We have another fine episode here, again mixing excellent character stuff with thought-provoking constitutional issues. I suspect, due to the largely political subject matter, this episode won't be quite as popular as others this season, but to devote space to the supposed coup against Wilson is probably the right thing to do.
It is, of course, not necessarily a hard fact that any such coup was planned, despite decades of rumours. Sources (Hugh Cudlipp, the highly questionable Peter Wright) give some indication that Lord Mountbatten was approached, but it's not widely believed that things went any further. Dramatic licence aside, however, the events are well dramatised here, with Mountbatten's presentation to Cecil King and co on the practicalities of a coup are like something out of a Frederick Forsyth novel. Charles Dance, recast as a necessarily harder-edged Mountbatten, is outstanding as the charismatic old military leader looking for purpose in retirement. His speech to the Burma veterans, including the full recital of Kipling's "Road to Mandalay", is dripping with charisma. Mountbatten comes across as complex here, and not unsympathetic, quite an achievement,
Cecil King is odd, though. Proprietor of the Daily Mirror, friend of Hugh Cudlipp, yet fomenting a right-wing coup against a fairly standard Labour government?

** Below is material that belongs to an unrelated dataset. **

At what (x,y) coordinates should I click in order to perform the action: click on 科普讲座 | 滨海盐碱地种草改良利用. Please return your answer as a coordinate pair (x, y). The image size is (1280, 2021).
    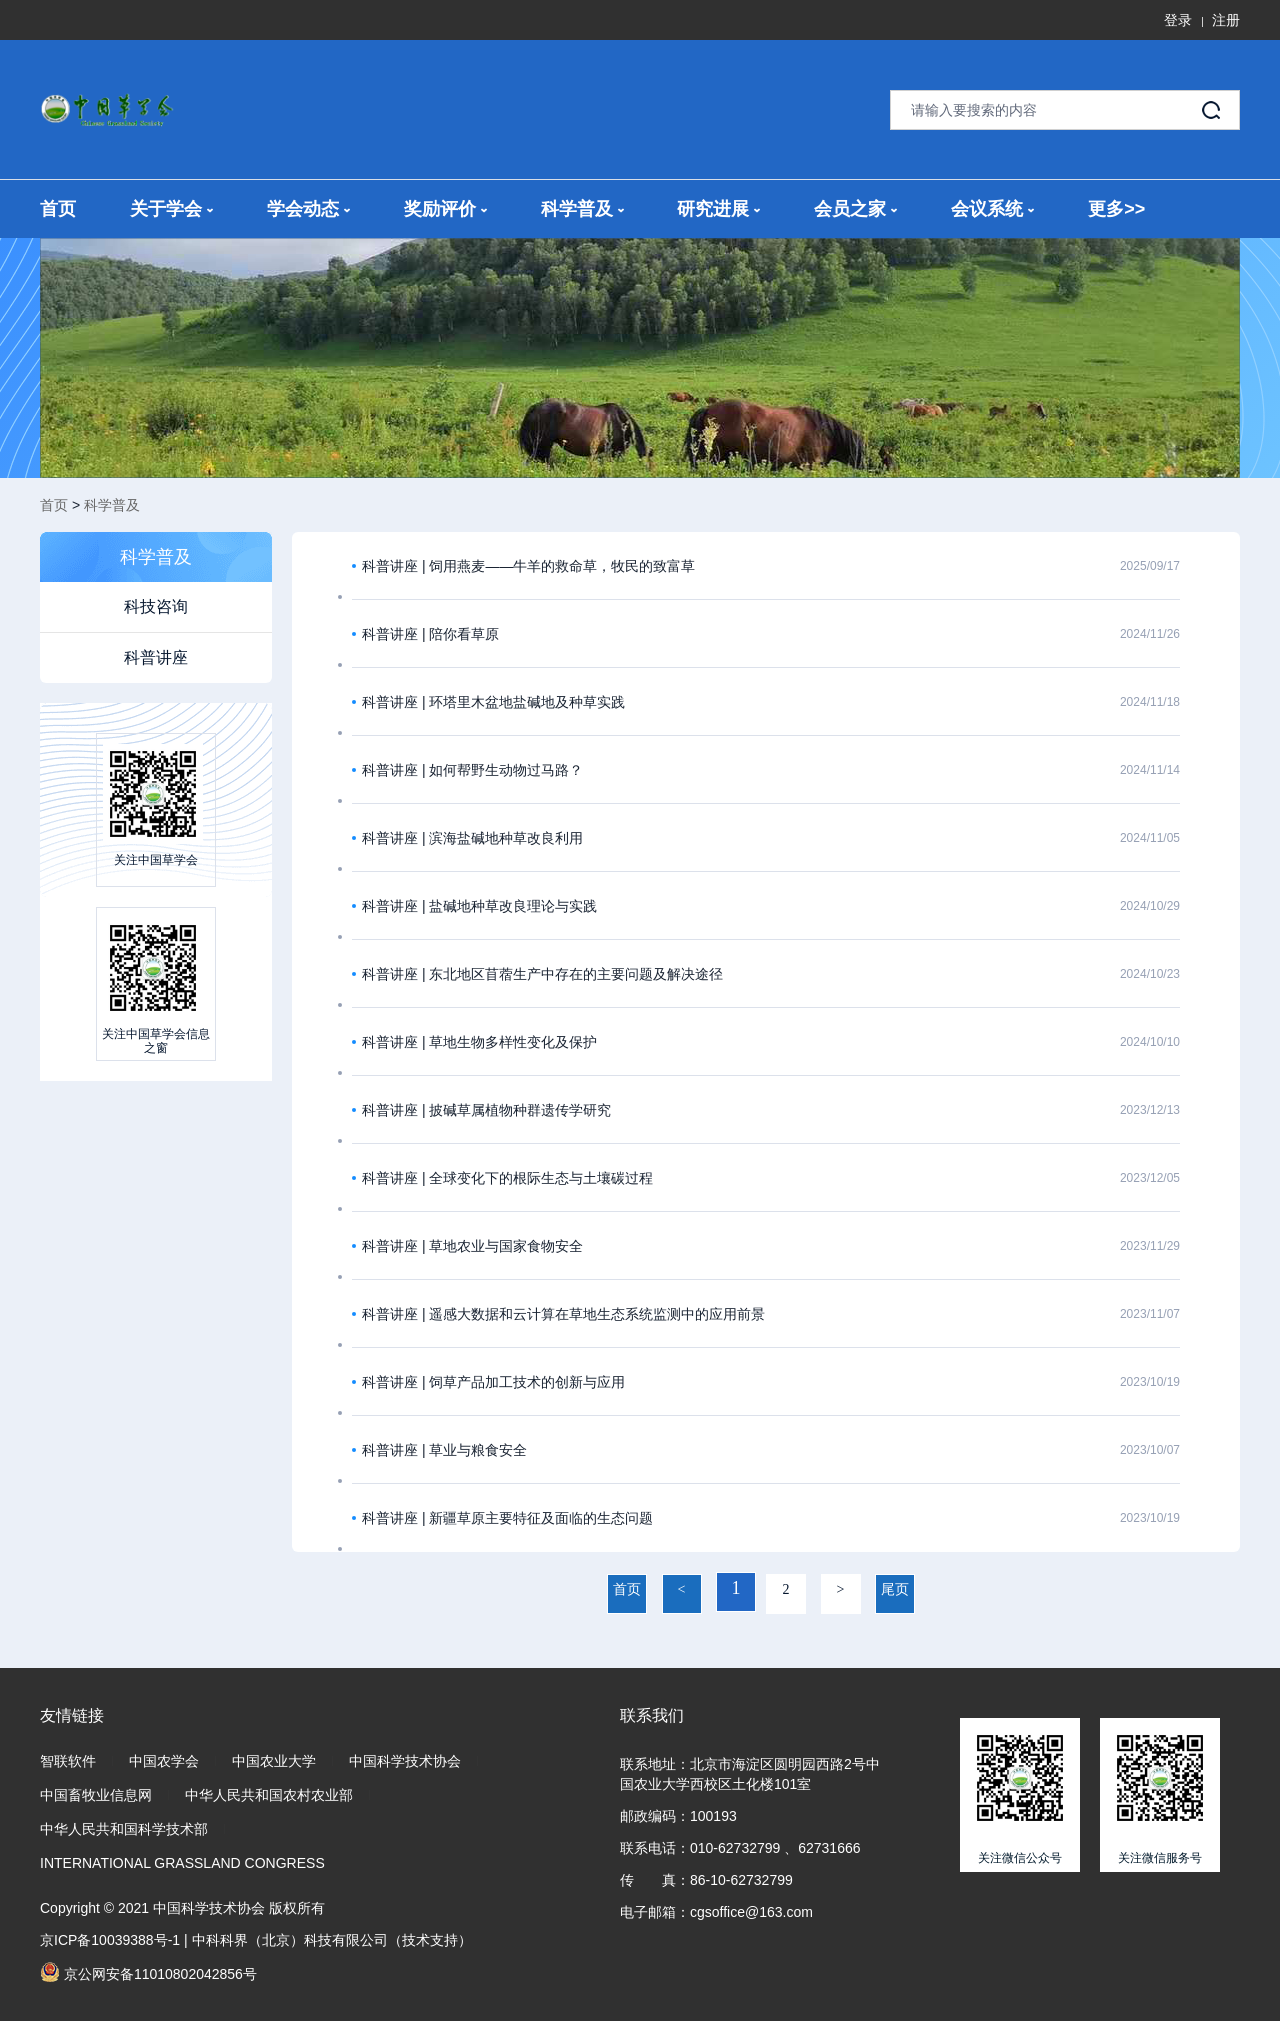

Regardless, the Queen gives all this short shrift here. If she did, in reality, do this, she deserves much praise for doing the most important job of a modern constitutional monarch in defending democracy, for being Juan Carlos in 1981 rather than Vittorio Emmanuele in 1922. Interestingly, this episode contrasts this by showing the Queen spending weeks on end travelling to pursue her horse racing hobby, at the expense of her job. One can hardly begrudge her a holiday, however; Trump and his golf this ain't. And there's a superbly written moment between her and old friend Porchey as she discusses how she would have much preferred the life of a racing horse owner to that of a monarch. These few weeks are a poignant glimpse into the life she could have had, if her Uncle David hadn't forced her, and her reluctant monarch, into the life she now leads.
We end on a note of hope, as the duly chastened Mountbatten reconnects with his sister Princess Alice, reminding us of the complexities of the family trees of the royal houses of Europe. "We Battenbergs have no country" says the old and relaxed Alice to her patriotic brother, both scions of a universal monarchical class floating over the various nations of Europe which at some point borrowed some German princeling to be their king.
We alo have a nice scene with Elizabeth and Philip at the end. The personal stuff, the characterisation, is always perfectly written and performed, and seems to mesh seamlessly with the more phiosophical stuff. This is bloody good telly.